- Work request:
Which lines of the records below contain the word "Houten"? Copy each of them out.

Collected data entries
● ● ● ● ● ● ●

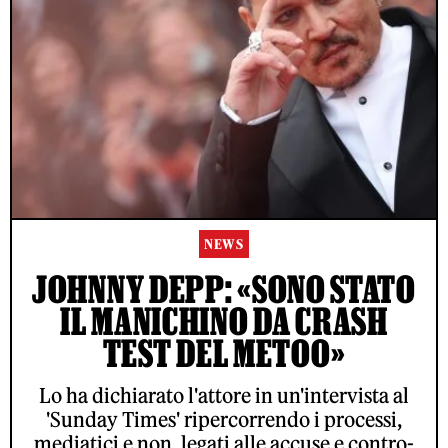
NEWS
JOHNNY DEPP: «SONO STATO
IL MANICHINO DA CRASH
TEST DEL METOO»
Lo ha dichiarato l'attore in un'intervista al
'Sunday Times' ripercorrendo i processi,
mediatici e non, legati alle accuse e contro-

● ● ● ● ● ● ●

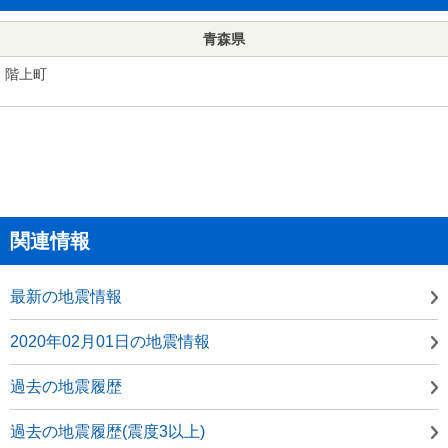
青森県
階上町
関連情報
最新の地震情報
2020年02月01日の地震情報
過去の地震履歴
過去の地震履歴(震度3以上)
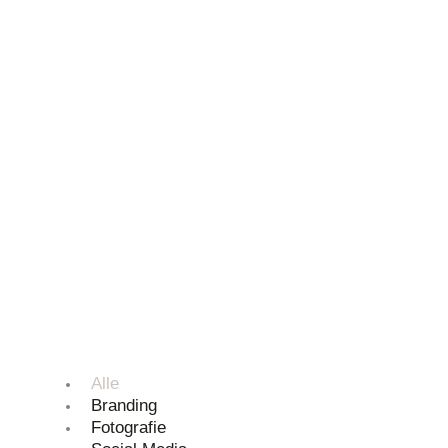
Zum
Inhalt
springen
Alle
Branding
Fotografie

● ● ● ● ● ● ●

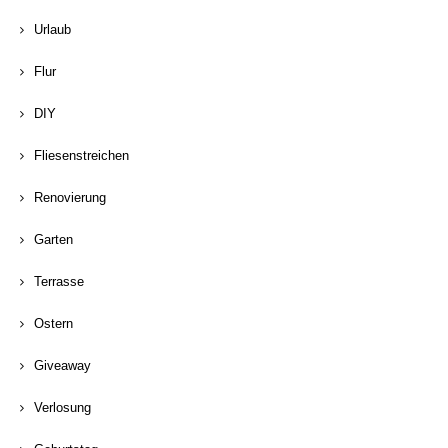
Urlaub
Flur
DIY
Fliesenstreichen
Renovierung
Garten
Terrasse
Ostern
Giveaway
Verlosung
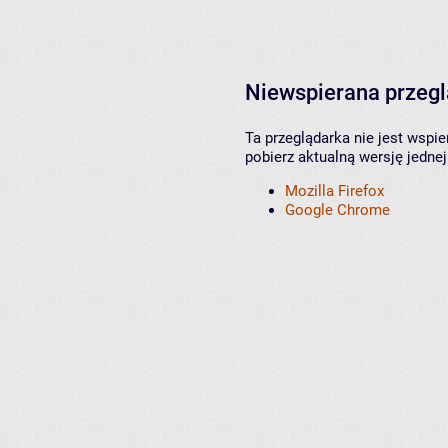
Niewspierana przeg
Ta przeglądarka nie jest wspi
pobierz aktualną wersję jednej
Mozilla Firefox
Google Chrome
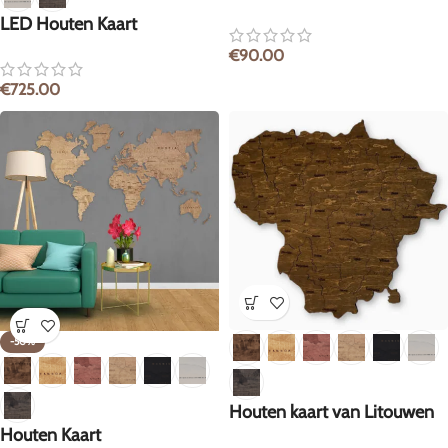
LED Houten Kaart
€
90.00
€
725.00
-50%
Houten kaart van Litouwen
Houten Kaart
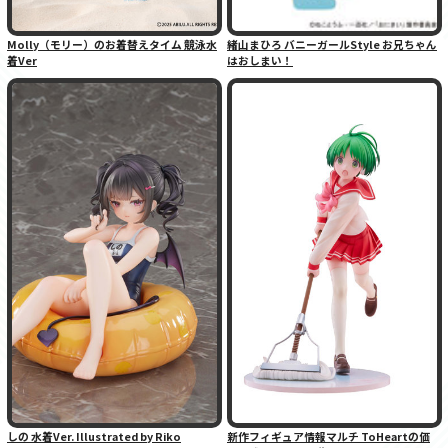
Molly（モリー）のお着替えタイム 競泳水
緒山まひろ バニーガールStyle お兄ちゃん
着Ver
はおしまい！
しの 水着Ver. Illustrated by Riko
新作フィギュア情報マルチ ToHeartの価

● ● ● ● ● ● ●

- Answer:
LED Houten Kaart
Houten kaart van Litouwen
Houten Kaart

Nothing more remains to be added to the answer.